* Work instructions
Check each line of the data for "tangga", then give the number of lines that have it, without any other words.

[Stored data entries]

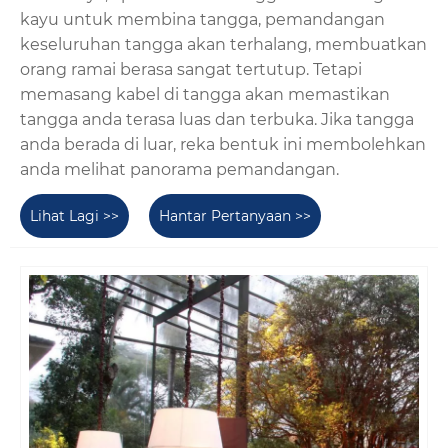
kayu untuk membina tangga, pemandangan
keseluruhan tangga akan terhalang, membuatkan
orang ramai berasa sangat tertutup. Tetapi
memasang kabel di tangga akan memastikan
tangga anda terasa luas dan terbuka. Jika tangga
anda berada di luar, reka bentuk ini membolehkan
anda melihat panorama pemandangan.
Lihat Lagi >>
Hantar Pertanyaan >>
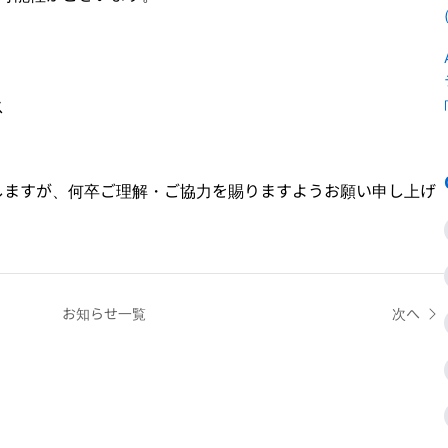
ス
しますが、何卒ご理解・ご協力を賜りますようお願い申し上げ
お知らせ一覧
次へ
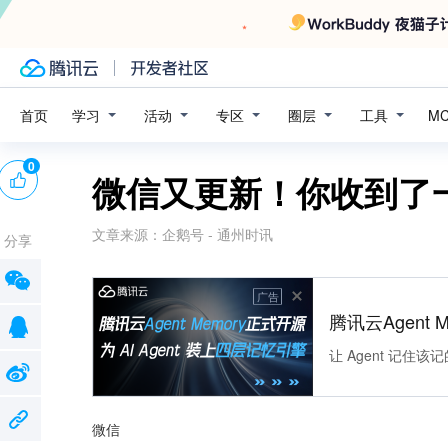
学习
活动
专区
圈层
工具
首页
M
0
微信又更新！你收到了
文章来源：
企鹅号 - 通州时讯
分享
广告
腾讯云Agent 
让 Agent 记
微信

* Response
4